08 Sep 2021 | 12:55 UTC

Role for blue hydrogen in energy transition, but green will come first: Nel CEO

Highlights

Rapid rollout of green hydrogen to beat blue

Nel targets $1.50/kg hydrogen by 2025

Electrolyzer and renewables costs falling fast

Low-carbon 'blue' hydrogen will play a role in the energy transition alongside renewable green production, but the market has underestimated the speed of the green hydrogen rollout, the CEO of electrolyzer manufacturer Nel said Sept. 8.

Jon Andre Lokke said blue hydrogen, produced from fossil fuels with carbon capture and storage, would be needed in the energy transition alongside green hydrogen powered by renewable electricity, as the size of projected demand was so large.

But green hydrogen was likely to come onstream and be cost-competitive with conventional 'gray' hydrogen before large blue hydrogen projects were up and running.

"When people say that blue can be an early kick starter and help us in that way, I think maybe it will be the other way around because I think we will be mature and available and ready for the market before the blue guys are ready with their technology," Lokke said.

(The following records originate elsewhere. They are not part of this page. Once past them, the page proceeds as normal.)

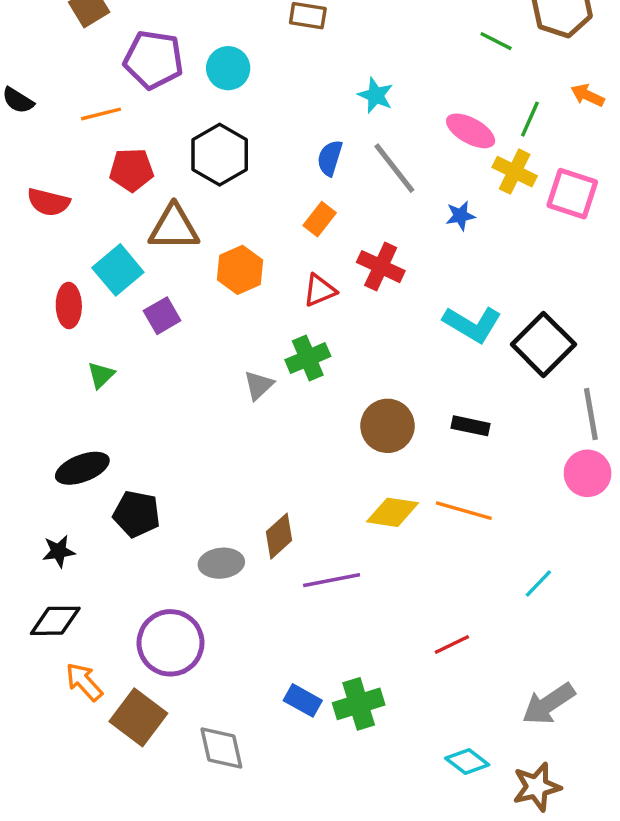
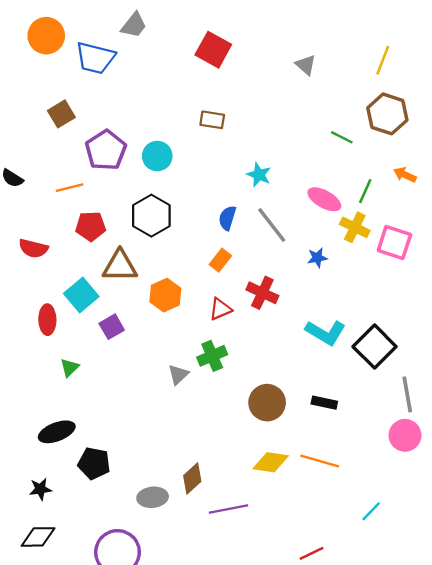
purple pentagon: (154, 60) -> (106, 150), turned 30

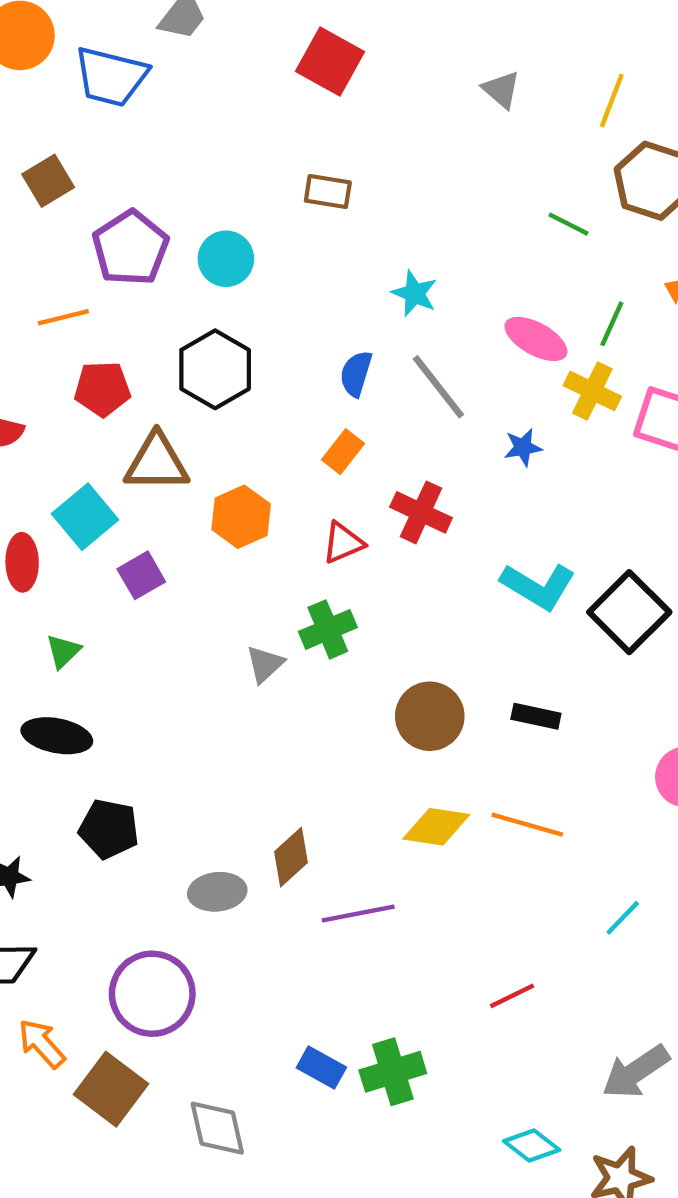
yellow line: (383, 60) -> (612, 100), moved
black ellipse: (57, 432) -> (57, 736), moved, turned 32

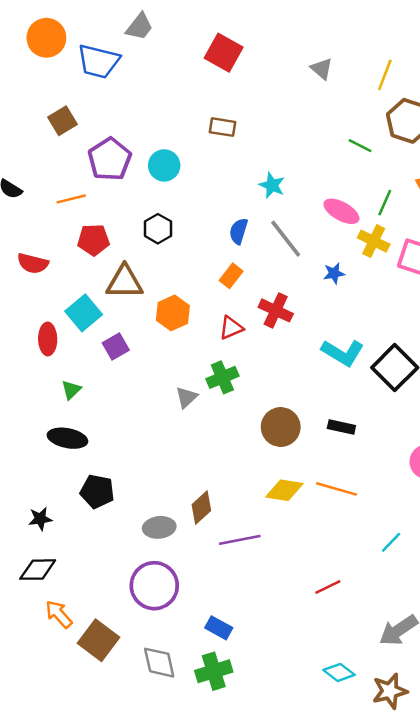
black hexagon: (215, 369) -> (158, 229), size x0.7
purple circle: (152, 994) -> (154, 586), moved
green cross: (393, 1072) -> (214, 671), moved

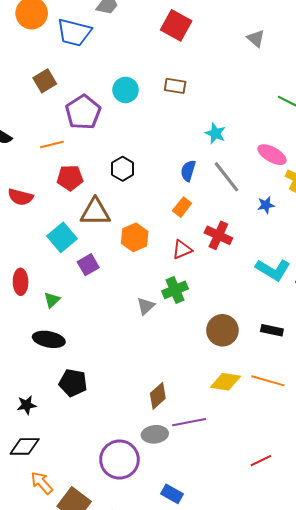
cyan circle: (164, 165) -> (126, 90), moved
red ellipse: (48, 339) -> (21, 282), moved
gray ellipse: (159, 527) -> (155, 434), moved

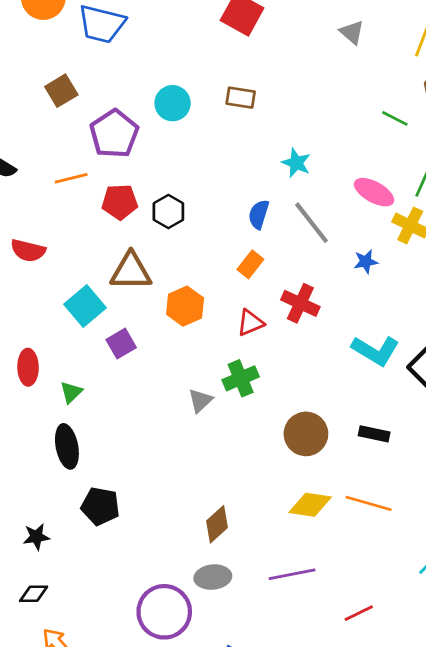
red pentagon: (70, 178) -> (120, 202), moved
black ellipse: (49, 339) -> (67, 446), turned 68
purple line: (189, 422) -> (292, 574), moved
black diamond: (25, 446) -> (34, 594), size x0.7

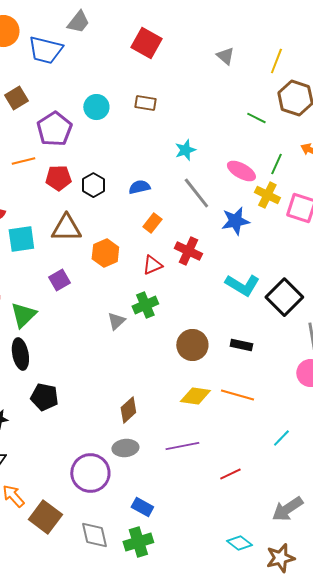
cyan star: (296, 163) -> (185, 150), turned 30
blue semicircle: (259, 214) -> (139, 187), moved, turned 60
blue star: (366, 262) -> (235, 221), size x1.6
cyan square: (85, 306) -> (21, 239), moved, turned 32
green triangle: (71, 392) -> (23, 315), size x1.6

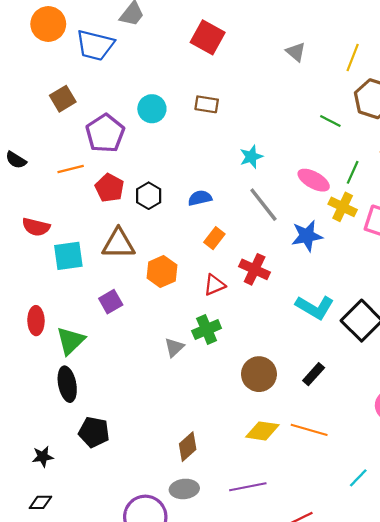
red pentagon: (58, 178) -> (110, 188), turned 30
black rectangle: (241, 345) -> (314, 374), turned -60

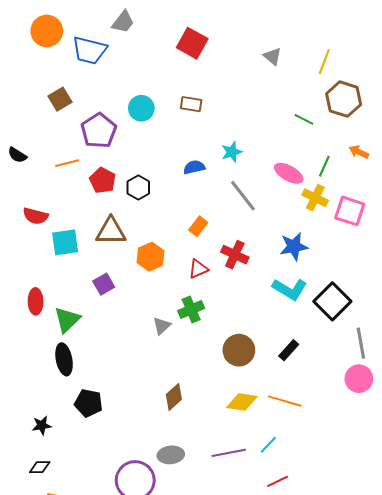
blue semicircle: (200, 198) -> (194, 167), moved
blue star: (307, 236) -> (294, 247), moved
brown diamond: (188, 447) -> (174, 397), moved
cyan line: (358, 478) -> (268, 445), moved

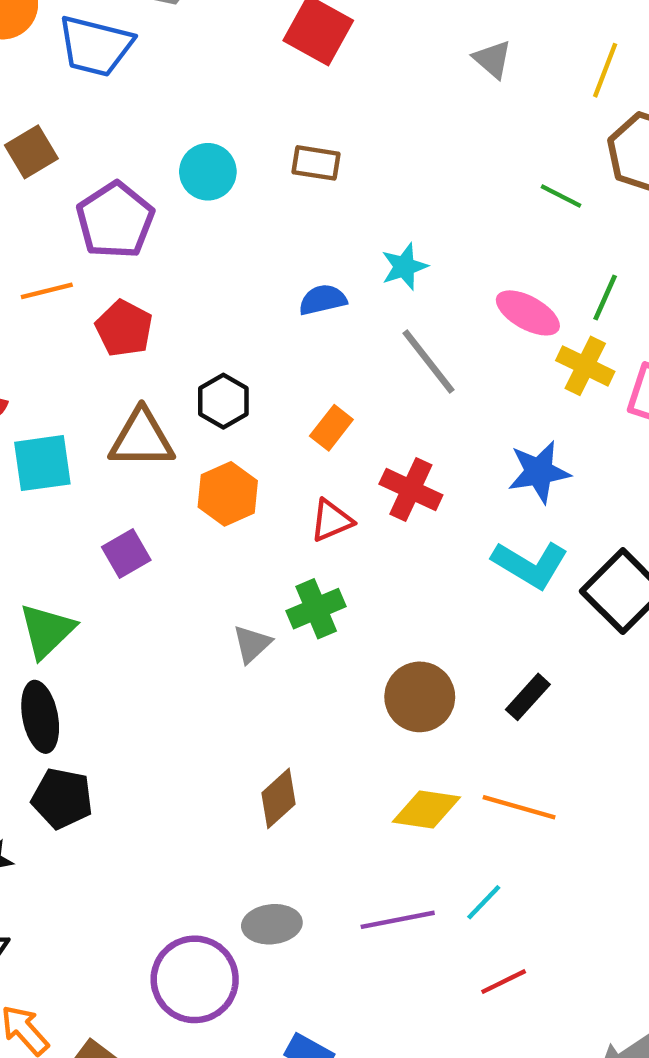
black hexagon: (138, 188) -> (223, 401), moved
black pentagon: (88, 403) -> (62, 798), moved

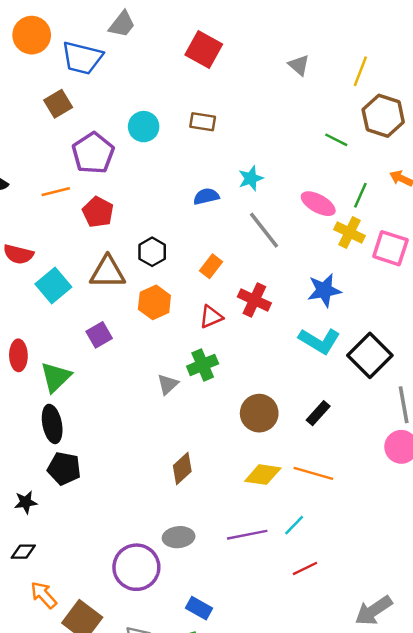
brown square: (31, 152) -> (58, 104), moved
cyan square: (42, 463) -> (53, 286), turned -32

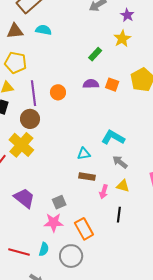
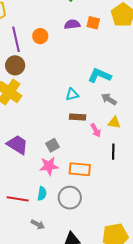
pink arrow: (104, 192) -> (96, 130), turned -40
orange rectangle: (84, 229) -> (80, 169), turned -50

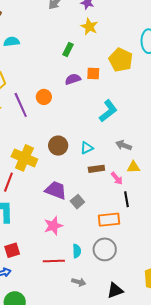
brown circle: (15, 65) -> (58, 146), moved
cyan L-shape: (100, 75) -> (108, 111), moved, turned 130
purple trapezoid: (17, 145) -> (56, 190), moved
black line: (113, 152) -> (127, 199), moved
pink star: (49, 166) -> (53, 226), moved

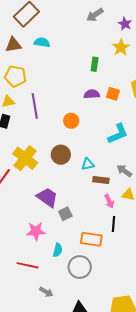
green rectangle: (68, 49) -> (95, 64), turned -32
orange circle: (44, 97) -> (71, 121), moved
brown rectangle: (96, 169) -> (101, 180), moved
cyan semicircle: (77, 251) -> (58, 250), moved

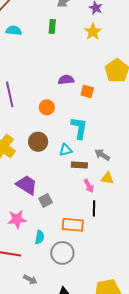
green rectangle: (95, 64) -> (52, 26), moved
orange square: (113, 94) -> (87, 91), moved
cyan L-shape: (118, 134) -> (79, 128), moved, turned -55

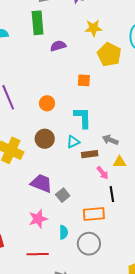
green rectangle: (52, 26) -> (38, 23), size x1.6
yellow star: (93, 32) -> (93, 28), moved, turned -30
purple semicircle: (66, 80) -> (58, 46), moved

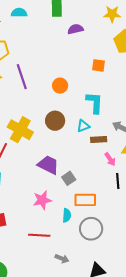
orange rectangle: (94, 214) -> (85, 200), moved

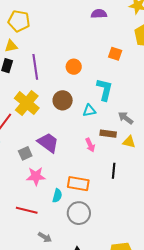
purple line: (22, 77) -> (35, 67), moved
brown rectangle: (99, 139) -> (108, 134), moved
pink arrow: (110, 159) -> (90, 145), moved
gray square: (69, 178) -> (25, 153), moved

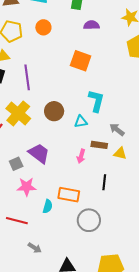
orange square: (115, 54) -> (81, 61), moved, size x1.5
orange circle: (74, 67) -> (43, 27), moved
pink arrow: (90, 145) -> (81, 156), turned 40
gray circle: (79, 213) -> (89, 220), moved

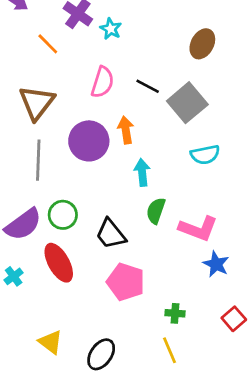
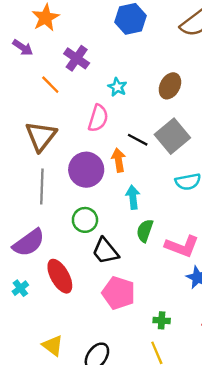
cyan star: (111, 29) -> (117, 87), moved
brown ellipse: (202, 44) -> (170, 86), moved
black line: (148, 86) -> (138, 140), moved
green circle: (63, 215) -> (85, 220), moved

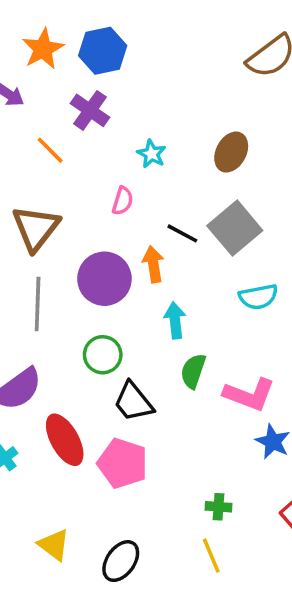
blue hexagon: (130, 19) -> (103, 51), moved
pink semicircle: (98, 118) -> (123, 201), size x0.7
pink pentagon: (118, 293) -> (123, 463), moved

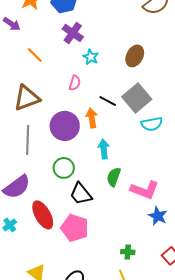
purple cross: (90, 110) -> (73, 33), moved
brown triangle: (36, 228) -> (27, 98), turned 32
cyan semicircle: (258, 297) -> (152, 124), moved

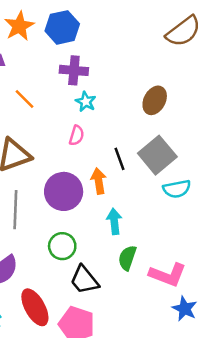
purple cross: (73, 33) -> (74, 70), turned -30
cyan star: (91, 57) -> (86, 102), moved
black line: (108, 101) -> (120, 159), turned 42

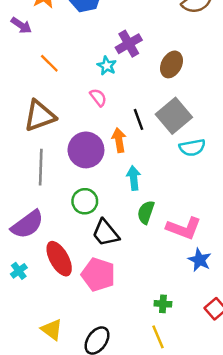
purple cross: (74, 70) -> (129, 44), moved, turned -35
pink semicircle: (77, 135) -> (98, 97), turned -54

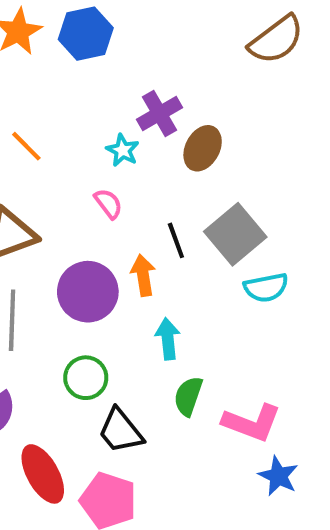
brown ellipse: (171, 64) -> (203, 148), moved

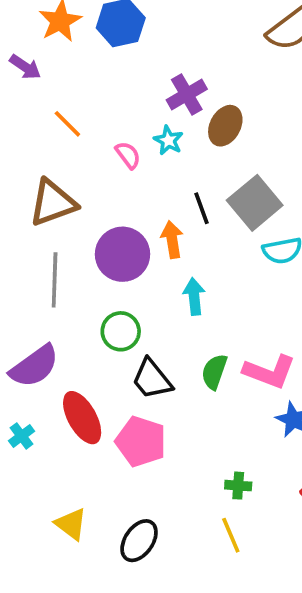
cyan star: (123, 150) -> (168, 140), moved
pink semicircle: (108, 204) -> (128, 155), moved
green semicircle: (188, 396) -> (214, 372), moved

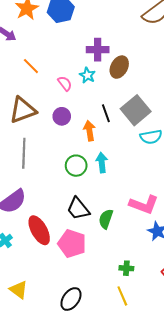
purple cross: (187, 94) -> (98, 50), turned 30
purple circle: (123, 254) -> (62, 116), moved, size x0.6
green circle: (121, 331) -> (76, 166), moved
green semicircle: (214, 372) -> (106, 219), moved
yellow triangle: (71, 524) -> (19, 290), moved

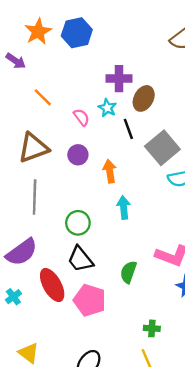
black line: (106, 113) -> (128, 129), moved
green circle: (76, 166) -> (78, 223), moved
black trapezoid: (78, 209) -> (80, 259), moved

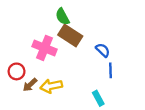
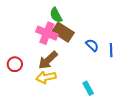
pink cross: (45, 48) -> (47, 33), moved
blue line: (111, 70) -> (111, 50), moved
brown arrow: (30, 85) -> (48, 60), moved, size x1.5

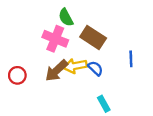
brown rectangle: (63, 32) -> (93, 37), moved
blue semicircle: (92, 45) -> (95, 68), moved
yellow arrow: (46, 77) -> (75, 66), moved

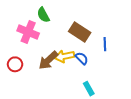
green semicircle: (66, 17) -> (43, 15), moved
pink cross: (55, 39) -> (28, 32), moved
blue line: (131, 59) -> (105, 44), moved

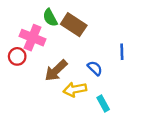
brown rectangle: (80, 32) -> (74, 25), moved
yellow arrow: (64, 56) -> (75, 89), moved
red circle: (15, 64) -> (17, 56), moved

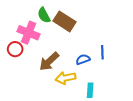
blue line: (122, 52) -> (102, 52), moved
blue semicircle: (95, 68) -> (83, 59), turned -64
cyan rectangle: (103, 103) -> (90, 90), turned 32

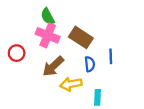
brown rectangle: (64, 21) -> (81, 37), moved
pink cross: (28, 33) -> (48, 35), moved
blue semicircle: (83, 59) -> (90, 64), turned 104

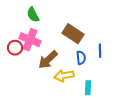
green semicircle: (48, 16) -> (33, 15), moved
pink cross: (48, 35) -> (30, 40), moved

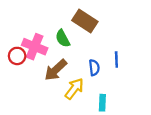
green semicircle: (33, 15) -> (63, 38), moved
brown rectangle: (73, 34) -> (85, 21), moved
yellow arrow: (64, 76) -> (74, 89), turned 138

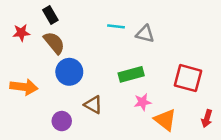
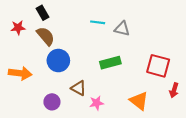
pink star: (142, 102) -> (97, 103), moved
red arrow: (207, 118) -> (174, 90), moved

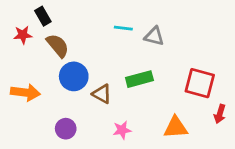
black rectangle: (42, 13) -> (43, 16), moved
brown triangle: (79, 88) -> (102, 94), moved
orange triangle: (139, 101) -> (176, 127), turned -42

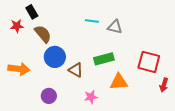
orange triangle: (176, 127) -> (119, 82), moved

Nel, which is targeting renewable hydrogen production at $1.50/kg by 2025, is ramping up its production facility at Heroya, Norway, that will be able to produce 500 MW/year of alkaline electrolyzers, more than five times the total global demand in 2020.

"Green hydrogen can compete with gray in 2025," Lokke said.

"If you want to make turn gray hydrogen into blue, you need to add cost. So, it is going to be easier for us to compete with blue, they need to compete with gray. Gray is the toughest competition there is. Blue is easier."

"Fundamentally, we need both because I am uncertain whether green can solve it all," he said. "But when it comes to what is coming first, I honestly think that people on the blue side are underestimating the speed of the green side."

Blue hydrogen would be an attractive production pathway for large-scale production sites close to CO2 storage facilities, such as industrial clusters or a city grid, Lokke said. But green hydrogen is more easily deployed across a range of locations, he said.

"We can reach economies of scale much, much faster," he said, noting that a blue hydrogen plant would need to operate at a gigawatt scale from the start, requiring large offtakers, which would be more difficult than finding customers for 50 MW or 100 MW of hydrogen production.

In the short term, blue hydrogen production costs are seen as much lower than for green production pathways.

S&P Global Platts assessed the cost of producing renewable hydrogen via alkaline electrolysis in Europe at Eur7.12/kg ($8.42/kg) Sept. 7 (Netherlands, including capex). PEM electrolysis production was assessed at Eur8.67/kg, while blue hydrogen production by steam methane reforming (including carbon, CCS and capex) was Eur3.80/kg.